Rightroots: Skipping to Web 3.0

Can the right create its own netroots? - By Christopher Beam - Slate Magazine

Among the excellent points made in the article are a few that bear refining. Chief among them is that trying to replicate the Obama campaign will FAIL for the Right, because the Right is not Barrack Obama. Now that the message of "running the last successful campaign again won't necessarily work" is finally sinking in, Republicans seem to want to run the last successful campaign of their opponents. Good luck.

The key, as pointed out by Beam, is to move onto the next thing, "Web 3.0" as Karl Rove has said. My opinion is that the "next thing" is facilitating centralized coordination with decentralized activism, which is a whole series of posts for another time. However, that notion follows along the other of Beam's critical points, which is that without an effort that bolsters the entire movement online, certain groups have the opportunity "mobilize online and hold the party hostage," thereby splintering the GOP.

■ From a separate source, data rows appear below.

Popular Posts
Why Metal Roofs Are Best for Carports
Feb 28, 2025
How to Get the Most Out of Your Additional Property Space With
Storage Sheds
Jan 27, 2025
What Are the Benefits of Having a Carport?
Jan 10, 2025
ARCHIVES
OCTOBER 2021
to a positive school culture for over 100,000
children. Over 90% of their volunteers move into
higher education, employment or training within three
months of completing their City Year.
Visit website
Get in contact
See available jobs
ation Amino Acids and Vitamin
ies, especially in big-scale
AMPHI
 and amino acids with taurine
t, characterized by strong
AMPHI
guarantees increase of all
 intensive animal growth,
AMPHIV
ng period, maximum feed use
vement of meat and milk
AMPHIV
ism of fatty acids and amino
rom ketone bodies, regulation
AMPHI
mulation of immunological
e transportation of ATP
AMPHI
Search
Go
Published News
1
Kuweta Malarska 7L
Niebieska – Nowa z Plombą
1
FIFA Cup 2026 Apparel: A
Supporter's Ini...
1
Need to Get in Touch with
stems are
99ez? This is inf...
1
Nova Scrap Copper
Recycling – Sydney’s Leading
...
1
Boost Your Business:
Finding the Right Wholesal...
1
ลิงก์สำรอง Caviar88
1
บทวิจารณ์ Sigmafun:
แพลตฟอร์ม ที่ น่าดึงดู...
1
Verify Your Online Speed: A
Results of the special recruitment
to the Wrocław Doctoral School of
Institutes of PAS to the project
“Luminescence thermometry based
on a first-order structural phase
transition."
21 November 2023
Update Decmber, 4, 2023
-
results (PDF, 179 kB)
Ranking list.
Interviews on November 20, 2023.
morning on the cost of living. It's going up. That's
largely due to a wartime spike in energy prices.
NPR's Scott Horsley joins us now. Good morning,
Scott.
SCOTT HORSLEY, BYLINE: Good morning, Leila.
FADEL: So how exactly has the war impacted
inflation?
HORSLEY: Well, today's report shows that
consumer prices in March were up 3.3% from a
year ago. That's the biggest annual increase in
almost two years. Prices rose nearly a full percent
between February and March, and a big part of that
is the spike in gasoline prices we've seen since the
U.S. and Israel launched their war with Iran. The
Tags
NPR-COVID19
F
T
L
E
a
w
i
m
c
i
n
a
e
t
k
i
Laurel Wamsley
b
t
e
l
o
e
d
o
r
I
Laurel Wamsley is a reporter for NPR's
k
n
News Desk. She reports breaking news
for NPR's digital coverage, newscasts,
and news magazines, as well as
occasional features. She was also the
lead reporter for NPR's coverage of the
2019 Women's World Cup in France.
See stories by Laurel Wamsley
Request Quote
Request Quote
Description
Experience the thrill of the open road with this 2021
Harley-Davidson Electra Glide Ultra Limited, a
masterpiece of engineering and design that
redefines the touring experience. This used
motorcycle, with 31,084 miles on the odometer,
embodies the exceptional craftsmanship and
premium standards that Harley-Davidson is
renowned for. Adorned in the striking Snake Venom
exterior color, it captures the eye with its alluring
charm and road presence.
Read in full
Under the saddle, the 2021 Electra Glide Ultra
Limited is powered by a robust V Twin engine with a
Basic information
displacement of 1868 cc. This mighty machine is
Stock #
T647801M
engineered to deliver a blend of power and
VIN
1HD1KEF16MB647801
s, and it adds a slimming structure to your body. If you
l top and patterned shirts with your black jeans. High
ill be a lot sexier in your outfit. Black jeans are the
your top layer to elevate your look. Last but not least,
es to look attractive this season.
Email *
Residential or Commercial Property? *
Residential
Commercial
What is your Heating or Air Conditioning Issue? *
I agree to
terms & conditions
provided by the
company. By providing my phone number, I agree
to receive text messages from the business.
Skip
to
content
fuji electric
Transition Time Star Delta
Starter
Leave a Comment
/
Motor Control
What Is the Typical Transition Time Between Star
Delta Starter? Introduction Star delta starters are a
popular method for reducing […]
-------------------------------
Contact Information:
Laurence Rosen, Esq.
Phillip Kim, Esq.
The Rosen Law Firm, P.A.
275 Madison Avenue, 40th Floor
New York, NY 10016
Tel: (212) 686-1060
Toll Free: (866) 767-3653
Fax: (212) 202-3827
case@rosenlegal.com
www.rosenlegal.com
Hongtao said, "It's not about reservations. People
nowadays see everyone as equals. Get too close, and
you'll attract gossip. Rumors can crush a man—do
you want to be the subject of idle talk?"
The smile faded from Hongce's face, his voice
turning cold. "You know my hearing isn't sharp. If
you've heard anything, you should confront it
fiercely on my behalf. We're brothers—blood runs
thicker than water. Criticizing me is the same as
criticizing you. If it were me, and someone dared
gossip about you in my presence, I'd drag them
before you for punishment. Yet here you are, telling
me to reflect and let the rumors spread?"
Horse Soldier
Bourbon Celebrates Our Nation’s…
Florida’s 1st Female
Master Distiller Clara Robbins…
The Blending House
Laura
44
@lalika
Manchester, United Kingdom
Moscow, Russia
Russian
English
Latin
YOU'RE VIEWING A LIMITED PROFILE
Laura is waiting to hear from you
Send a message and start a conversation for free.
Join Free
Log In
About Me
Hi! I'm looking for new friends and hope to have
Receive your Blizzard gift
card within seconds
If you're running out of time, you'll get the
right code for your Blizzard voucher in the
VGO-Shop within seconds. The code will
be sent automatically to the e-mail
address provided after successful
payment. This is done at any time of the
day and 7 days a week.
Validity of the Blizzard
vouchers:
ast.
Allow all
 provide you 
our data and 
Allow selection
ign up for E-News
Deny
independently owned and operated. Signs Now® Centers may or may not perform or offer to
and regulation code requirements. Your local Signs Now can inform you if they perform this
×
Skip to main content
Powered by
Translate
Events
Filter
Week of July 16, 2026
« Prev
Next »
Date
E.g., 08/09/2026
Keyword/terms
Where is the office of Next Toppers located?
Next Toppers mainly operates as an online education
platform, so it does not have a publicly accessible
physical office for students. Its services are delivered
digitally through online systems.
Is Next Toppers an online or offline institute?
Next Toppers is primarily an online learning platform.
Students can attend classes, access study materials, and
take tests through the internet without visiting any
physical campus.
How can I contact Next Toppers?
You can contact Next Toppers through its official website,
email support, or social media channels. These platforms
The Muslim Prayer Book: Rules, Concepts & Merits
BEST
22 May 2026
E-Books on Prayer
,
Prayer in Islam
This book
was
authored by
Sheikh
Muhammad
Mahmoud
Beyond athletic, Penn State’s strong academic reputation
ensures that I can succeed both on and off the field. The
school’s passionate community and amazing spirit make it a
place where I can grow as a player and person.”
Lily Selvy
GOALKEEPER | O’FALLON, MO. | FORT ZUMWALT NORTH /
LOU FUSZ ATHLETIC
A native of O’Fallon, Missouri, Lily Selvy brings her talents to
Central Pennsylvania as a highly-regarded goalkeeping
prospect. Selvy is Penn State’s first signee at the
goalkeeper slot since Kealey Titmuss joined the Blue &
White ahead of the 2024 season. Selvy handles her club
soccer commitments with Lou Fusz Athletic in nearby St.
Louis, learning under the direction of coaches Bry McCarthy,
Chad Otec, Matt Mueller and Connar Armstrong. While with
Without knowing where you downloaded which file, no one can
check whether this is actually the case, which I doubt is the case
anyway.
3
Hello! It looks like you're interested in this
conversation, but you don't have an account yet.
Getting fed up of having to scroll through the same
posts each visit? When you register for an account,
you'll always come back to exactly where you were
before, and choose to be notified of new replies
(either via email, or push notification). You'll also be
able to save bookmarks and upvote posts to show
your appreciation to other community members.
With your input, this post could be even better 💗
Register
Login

What we need to do as a movement is not only give the tools away that will facilitate group blogging, online activism, fostering community, etc, but make those tools all work together for everyone so that efforts are not duplicate and that the movement can prosper as a whole, in spite of all of its disparate parts. Yes, we need a common narrative, yes we need an army of bloggers, yes, we need inspiring candidates, but without an easy, distributed array of communication, coordination, and activism tools, what we have are thousands of interest groups reinventing the wheel over and over again.